SCT diagnosed in the neonatal period is less likely to be malignant and has a favorable prognosis after resection. However, an utero fetal SCT can grow at unpredictable rates and to very large dimensions. This growth can lead to vascular steal, resulting in high-output cardiac failure, fetal hydrops and placentomegally. Mass effect from these tumors can also result in obstructive uropathy and significant renal damage.
SCT can present as a cystic (fluid filled) or solid mass or a combination of both, which is the most common type. There are four classifications of SCT according to the amount of tumor outside the body.
- Type I teratomas are completely external; the mass is outside the body.
- Type II teratomas have internal and external components. The internal portion is confined to the pelvic region.
- Type III teratomas have been internal and external components with the internal portion spreading to the abdominal area.
- Type IV teratomas are completely internal.
SCT can be diagnosed with a prenatal ultrasound. The ultrasound will show a mass in the area of the coccyx that may range in size. Other findings may include polyhydramnios or a uterus that is larger than normal for gestational age. Serial ultrasounds are done throughout the pregnancy to assess the fetal gestational age, the size and type of tumor, uterine size, amniotic fluid volume and fetal well-being. Measurements are taken to determine how far the teratoma extends into the abdomen and whether any organs are affected. A large teratoma can cause pressure on internal organs, especially the bladder, which can cause obstruction and kidney damage.
A predominately solid teratoma can contain a large amount of blood vessels, which can stress the fetal heart and require it to pump harder to circulate blood through the body. This may cause the fetus to develop hydrops, which is an abnormal accumulation of fluid from high-output cardiac failure.
Fetal echocardiograms throughout the pregnancy will monitor changes in cardiac output. A fetal MRI helps identify the type of SCT and any other structural anomalies. Pictured (right) is a fetal MRI indicating a Type I SCT that is largely cystic.
The delivery method is determined by the mass size and type. If the teratoma is small or largely internal, vaginal delivery may be an option. For larger or external masses, a cesarean section is required to avoid dystocia or rupture of the SCT, which can ultimately be life-threatening to the infant.
Following delivery, the SCT should be protected from injury with the use of non-adherent dressing.
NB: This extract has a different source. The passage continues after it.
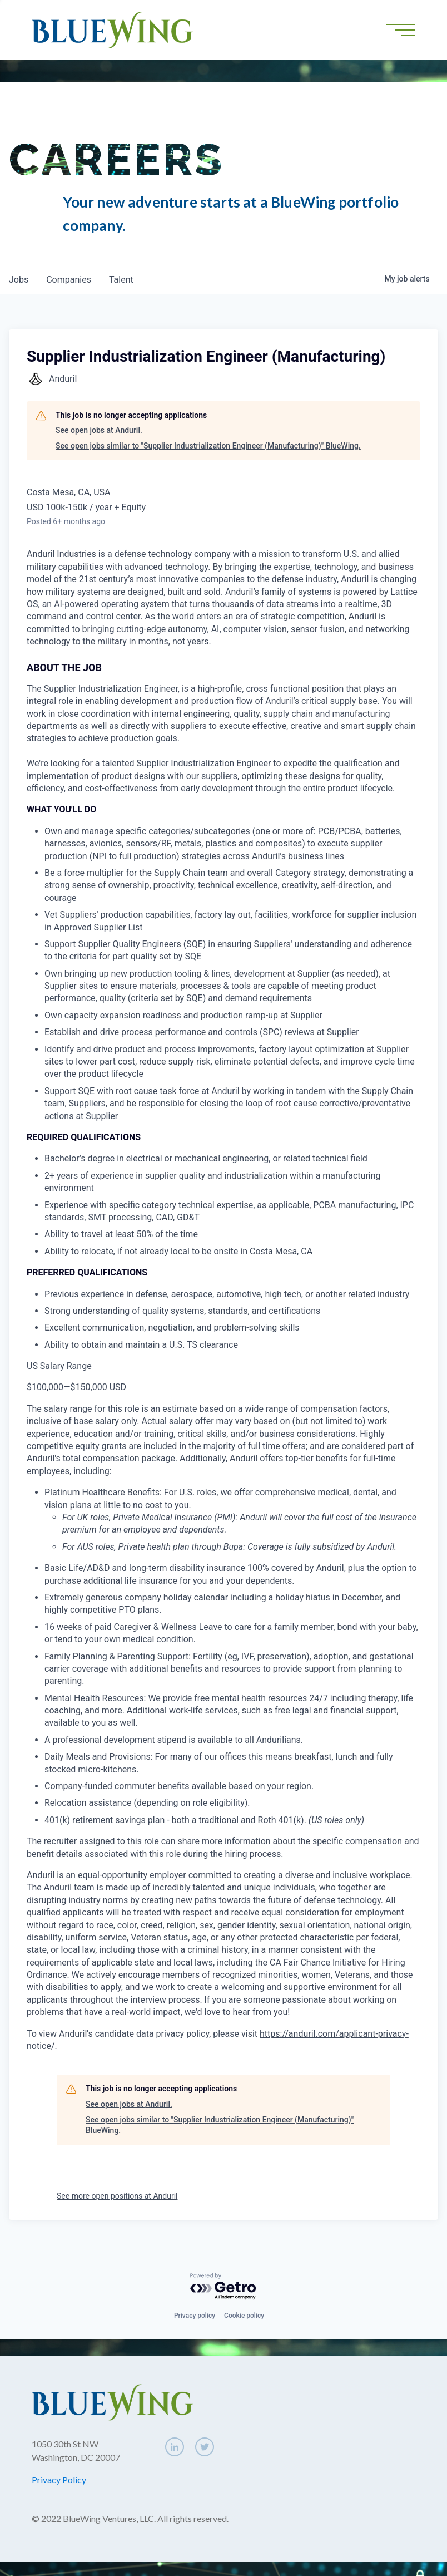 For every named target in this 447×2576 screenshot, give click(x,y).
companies (68, 279)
The newborn should be imaged to assess the anatomy, the extent of the internal component and operative planning. The SCT should then be resected, including the coccyx.
For fetuses that develop hydrops in utero, fetal intervention is indicated. This intervention can range from open fetal debulking of the mass to early delivery and debulking using the EXIT procedure. The approach depends on the gestational age and type of SCT.